**Prompt**.
Each line below that includes "plus" counts once; report the total and nothing more.

**Listed records**.
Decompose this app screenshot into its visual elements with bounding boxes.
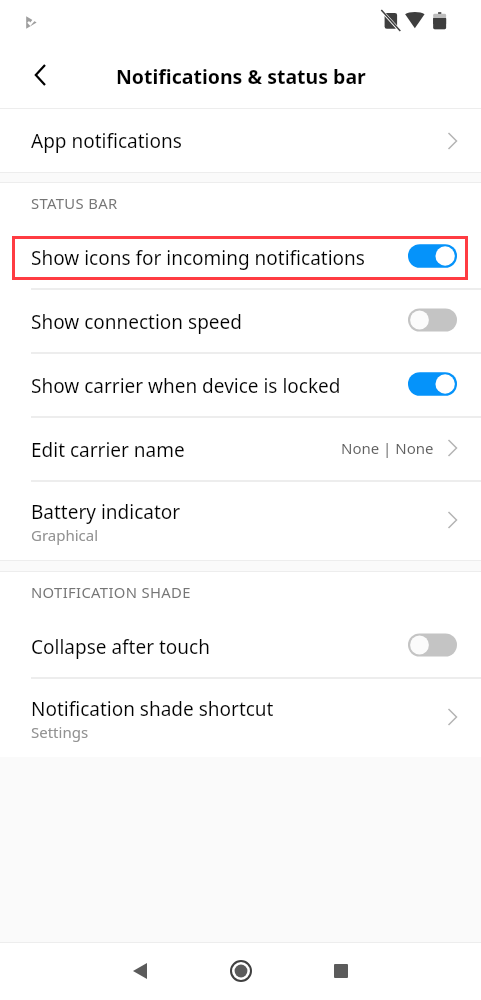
- button[interactable]: Collapse after touch: [0, 613, 481, 677]
- staticText: NOTIFICATION SHADE: [31, 582, 191, 602]
- staticText: Show icons for incoming notifications: [31, 245, 408, 271]
- staticText: Graphical: [31, 525, 99, 545]
- staticText: App notifications: [31, 128, 182, 154]
- staticText: Show connection speed: [31, 309, 408, 335]
- staticText: None | None: [341, 438, 434, 458]
- staticText: Show carrier when device is locked: [31, 373, 408, 399]
- button[interactable]: App notifications: [0, 109, 481, 172]
- button[interactable]: Edit carrier name: [0, 416, 481, 480]
- staticText: Collapse after touch: [31, 634, 408, 660]
- button[interactable]: Show carrier when device is locked: [0, 352, 481, 416]
- button[interactable]: Notification shade shortcut: [0, 677, 481, 757]
- button[interactable]: Recents: [312, 942, 372, 1000]
- staticText: Edit carrier name: [31, 437, 185, 463]
- staticText: Settings: [31, 722, 89, 742]
- button[interactable]: Show icons for incoming notifications: [0, 224, 481, 288]
- button[interactable]: Home: [211, 942, 271, 1000]
- staticText: Notifications & status bar: [116, 63, 366, 90]
- staticText: Battery indicator: [31, 499, 181, 525]
- button[interactable]: Battery indicator: [0, 480, 481, 560]
- button[interactable]: Show connection speed: [0, 288, 481, 352]
- staticText: Notification shade shortcut: [31, 696, 274, 722]
- button[interactable]: Back: [110, 942, 170, 1000]
- button[interactable]: Navigate up: [20, 57, 60, 97]
- staticText: STATUS BAR: [31, 193, 118, 213]
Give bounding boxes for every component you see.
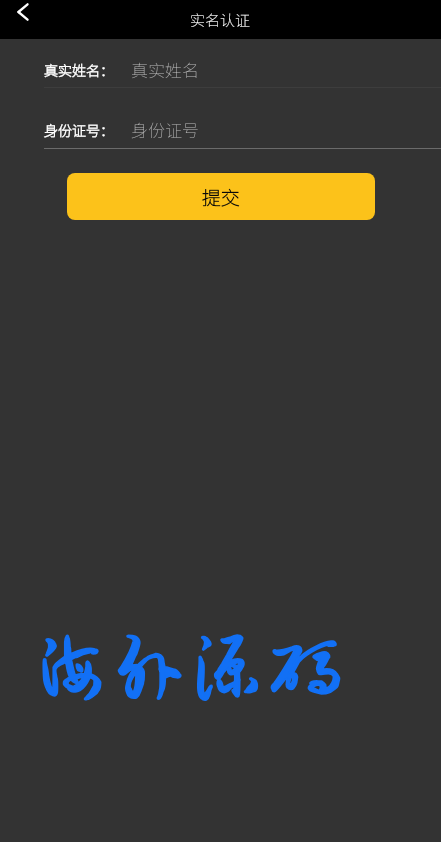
staticText: 实名认证 — [190, 9, 251, 31]
staticText: 身份证号 — [131, 117, 199, 142]
button[interactable]: 提交 — [67, 173, 375, 220]
staticText: 海外源码 — [33, 629, 345, 699]
button[interactable]: 真实姓名： — [0, 39, 441, 88]
staticText: 海外源码 — [33, 629, 345, 699]
staticText: 真实姓名 — [131, 57, 199, 82]
staticText: 提交 — [202, 183, 241, 211]
staticText: 提交 — [202, 183, 241, 211]
button[interactable]: Back — [0, 0, 46, 24]
button[interactable]: 身份证号： — [0, 88, 441, 149]
staticText: 真实姓名： — [44, 60, 114, 80]
staticText: 身份证号： — [44, 120, 114, 140]
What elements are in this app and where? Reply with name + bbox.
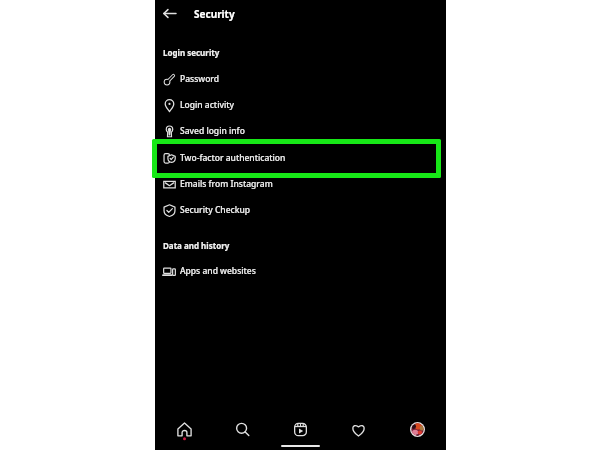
staticText: Security bbox=[194, 7, 235, 21]
button[interactable]: Home bbox=[168, 413, 200, 445]
button[interactable]: Two-factor authentication bbox=[155, 145, 446, 171]
staticText: Emails from Instagram bbox=[180, 178, 273, 190]
staticText: Login security bbox=[163, 47, 220, 58]
staticText: Security Checkup bbox=[180, 204, 251, 216]
button[interactable]: Emails from Instagram bbox=[155, 171, 446, 197]
button[interactable]: Profile bbox=[401, 413, 433, 445]
staticText: Data and history bbox=[163, 240, 230, 251]
staticText: Password bbox=[180, 73, 220, 85]
staticText: Saved login info bbox=[180, 125, 245, 137]
staticText: Apps and websites bbox=[180, 265, 256, 277]
button[interactable]: Security Checkup bbox=[155, 197, 446, 223]
button[interactable]: Likes bbox=[342, 413, 374, 445]
button[interactable]: Password bbox=[155, 66, 446, 92]
button[interactable]: Login activity bbox=[155, 92, 446, 118]
button[interactable]: Search bbox=[226, 413, 258, 445]
staticText: Two-factor authentication bbox=[180, 152, 286, 164]
staticText: Login activity bbox=[180, 99, 234, 111]
button[interactable]: Saved login info bbox=[155, 118, 446, 144]
button[interactable]: Reels bbox=[284, 413, 316, 445]
button[interactable]: Back bbox=[159, 3, 180, 24]
button[interactable]: Apps and websites bbox=[155, 258, 446, 284]
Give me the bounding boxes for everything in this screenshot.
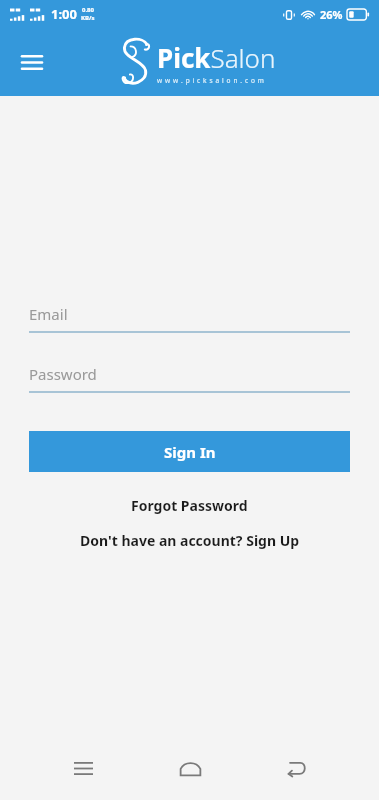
staticText: 1:00 — [51, 5, 77, 23]
staticText: Sign In — [164, 442, 216, 462]
button[interactable]: Forgot Password — [29, 492, 350, 518]
staticText: Password — [29, 364, 97, 384]
button[interactable]: Back — [272, 744, 320, 792]
staticText: Don't have an account? Sign Up — [80, 531, 300, 550]
staticText: Forgot Password — [131, 496, 248, 515]
staticText: PickSalon — [157, 40, 276, 75]
button[interactable]: Don't have an account? Sign Up — [29, 527, 350, 553]
staticText: KB/s — [81, 14, 95, 22]
staticText: 0.80 — [82, 6, 94, 14]
staticText: Email — [29, 304, 68, 324]
staticText: 26% — [320, 7, 343, 22]
button[interactable]: Email — [29, 297, 350, 333]
button[interactable]: Password — [29, 357, 350, 393]
button[interactable]: Open navigation menu — [14, 44, 50, 80]
button[interactable]: Recent apps — [59, 744, 107, 792]
button[interactable]: Home — [166, 744, 214, 792]
staticText: w w w . p i c k s a l o n . c o m — [157, 76, 265, 85]
button[interactable]: Sign In — [29, 431, 350, 472]
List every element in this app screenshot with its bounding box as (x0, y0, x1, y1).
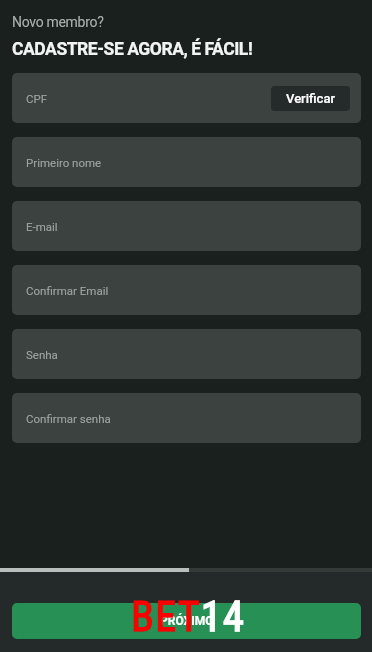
button[interactable]: CPF (12, 73, 361, 123)
staticText: Verificar (286, 91, 335, 106)
staticText: PRÓXIMO (160, 614, 214, 628)
staticText: Senha (26, 348, 58, 361)
button[interactable]: Confirmar senha (12, 393, 361, 443)
staticText: Confirmar senha (26, 412, 111, 425)
button[interactable]: Verificar (271, 86, 350, 111)
button[interactable]: PRÓXIMO (12, 603, 361, 639)
staticText: Primeiro nome (26, 156, 102, 169)
button[interactable]: Senha (12, 329, 361, 379)
button[interactable]: Confirmar Email (12, 265, 361, 315)
staticText: BET14 (131, 592, 246, 641)
staticText: CPF (26, 92, 48, 105)
button[interactable]: Primeiro nome (12, 137, 361, 187)
staticText: Confirmar Email (26, 284, 109, 297)
staticText: E-mail (26, 220, 58, 233)
button[interactable]: E-mail (12, 201, 361, 251)
staticText: CADASTRE-SE AGORA, É FÁCIL! (12, 39, 253, 60)
staticText: Novo membro? (12, 14, 104, 30)
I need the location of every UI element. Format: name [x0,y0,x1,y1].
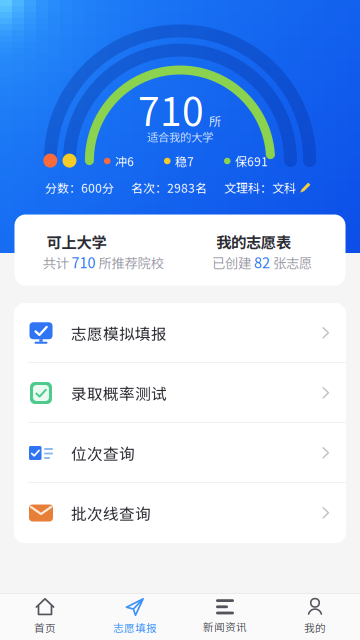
staticText: 首页 [34,620,56,635]
staticText: 适合我的大学 [147,128,213,145]
staticText: 保691 [235,152,268,170]
button[interactable]: 新闻资讯 [180,593,270,640]
button[interactable]: 首页 [0,593,90,640]
staticText: 共计 [42,253,68,272]
staticText: 名次：2983名 [131,179,207,196]
button[interactable]: 可上大学 [14,214,180,286]
button[interactable]: 批次线查询 [14,483,346,543]
staticText: 所推荐院校 [98,253,164,272]
staticText: 志愿填报 [113,620,157,635]
staticText: 冲6 [115,152,134,170]
staticText: 张志愿 [273,253,312,272]
staticText: 批次线查询 [71,502,151,524]
staticText: 82 [251,252,273,272]
button[interactable]: 我的志愿表 [180,214,346,286]
staticText: 志愿模拟填报 [71,322,167,344]
staticText: 我的志愿表 [216,230,291,253]
button[interactable]: 位次查询 [14,423,346,483]
staticText: 我的 [304,620,326,635]
staticText: 分数：600分 [45,179,114,196]
staticText: 录取概率测试 [71,382,167,404]
button[interactable]: 录取概率测试 [14,363,346,423]
staticText: 所 [209,112,222,130]
staticText: 已创建 [212,253,251,272]
staticText: 位次查询 [71,442,135,464]
button[interactable]: 志愿填报 [90,593,180,640]
button[interactable]: 志愿模拟填报 [14,303,346,363]
staticText: 稳7 [175,152,194,170]
button[interactable]: 我的 [270,593,360,640]
staticText: 文理科：文科 [224,179,296,196]
staticText: 可上大学 [46,230,106,253]
staticText: 710 [68,252,98,272]
staticText: 710 [138,81,204,137]
staticText: 新闻资讯 [203,619,247,634]
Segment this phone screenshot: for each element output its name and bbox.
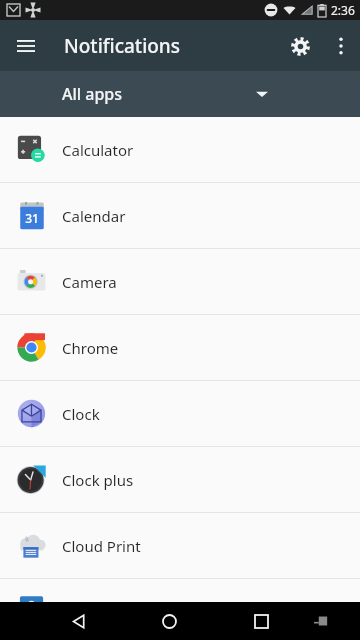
button[interactable]: Clock <box>0 381 360 446</box>
staticText: 31 <box>25 210 39 226</box>
button[interactable]: Clock plus <box>0 447 360 512</box>
staticText: Cloud Print <box>62 536 141 556</box>
button[interactable]: Chrome <box>0 315 360 380</box>
button[interactable]: 31 <box>0 183 360 248</box>
button[interactable]: Camera <box>0 249 360 314</box>
staticText: Calculator <box>62 140 134 160</box>
staticText: Notifications <box>64 33 181 59</box>
staticText: Clock plus <box>62 470 134 490</box>
button[interactable]: Back <box>60 602 98 640</box>
button[interactable]: Keyboard <box>306 606 336 636</box>
button[interactable]: All apps <box>0 71 360 117</box>
button[interactable]: Open navigation drawer <box>4 24 48 68</box>
button[interactable]: Home <box>150 602 188 640</box>
button[interactable]: Recent apps <box>242 602 280 640</box>
staticText: Calendar <box>62 206 126 226</box>
staticText: Chrome <box>62 338 119 358</box>
button[interactable]: More options <box>322 27 360 65</box>
staticText: Contacts <box>62 600 124 620</box>
button[interactable]: Settings <box>278 24 322 68</box>
staticText: All apps <box>62 83 123 105</box>
staticText: Clock <box>62 404 100 424</box>
button[interactable]: Calculator <box>0 117 360 182</box>
staticText: 2:36 <box>331 2 355 18</box>
button[interactable]: Contacts <box>0 579 360 640</box>
button[interactable]: Cloud Print <box>0 513 360 578</box>
staticText: Camera <box>62 272 117 292</box>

**Exercise result**.
2